IBM delivered CP-67 (in roughly 1967) which provided virtual 360’s. CP/67 ran only on the 360 model 67 which unlike the rest of the 360s had virtual memory. IBM called the hardware feature DAT (Dynamic Address Translation). It was common knowledge that a virtual machine could not be equipped with the virtual memory feature. (See virtual PC hack for the model 67.)
Part way thru the life of the 370 series, virtual memory was added to the entire line. IBM announced VM/370 at that point and indicated indeed that virtual 370’s that it provided would be complete, including virtual memory. Common knowledge had been wrong. Knowing that it was possible led quickly to the solution of the puzzle of how to do it. Just now I could not find on the web a description of the scheme so I decided to record the solution. In retrospect it is a straight forward extension of the other schemes for virtualization.
When guest code first encounters a LPSW instruction which switches to mapped mode, the kernel gets control and must decide how to extend the illusion of the real machine. Prior to this point the virtual machine illusion had been supported with a memory map controlled by the VM kernel. For virtual virtual memory three maps are required:
Real Machine | Virtual Machine |
TLB | Shadow tables |
Purge TLB instruction in privileged mode | Purge TLB of guest kernel interpreted by VM kernel resulting in total or selective destruction of shadow tables |
TLB miss | Real hardware finding invalid segment or page table entry and trapping to VM kernel which consults first two maps to usually produce a new value in the shadow table |
Page fault | Starts out like above but VM kernel discovers one of the two consulted maps is invalid. If it is the first map then like an ordinary page fault serviced by the VM kernel. If in the second map the VM kernel notifies the guest kernel as the hardware notifies a normal kernel of a page fault. |
Invariant is that TLB describes access to a subset of what the maps describe. | Invariant is that shadow tables describe a subset of the access described by the composition of the two maps. |
VM/370 assumed that its guests would conform and so invalidated the composed map upon PTLB. The composed map was much larger than a typical TLB and this introduced the hazard that old programs might have gotten by with fewer PTLB’s than were strictly necessary. This did not turn out to be a problem. There were some OSes that indeed failed immediately to run on VM/370. When these problems were tracked to lack of PTLBs, and then when the fixed kernel was put into the field on real machines, some once-per-year crashes were fixed. Stress testing of software had already been invented, but was rediscovered here.

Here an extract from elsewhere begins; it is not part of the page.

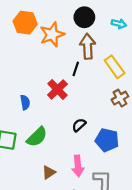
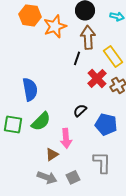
red cross: (57, 89) -> (97, 78), moved
blue semicircle: (25, 102) -> (30, 89), size x1.6
pink arrow: (78, 166) -> (66, 138), moved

We took this as a lesson and systematically changed table sizes in Keykos to absurd values which stressed various kernel algorithms. We found a couple of more bugs that way.
It is slightly more complex. It is not necessary to immediately do a PTLB after a modification of a map but it necessary to do a PTLB after the last mod and before the first use of the table by the hardware after the mod. As PTLBs were expensive on some machines the kernel developed the habit of batching them. This was tricky and thus buggy.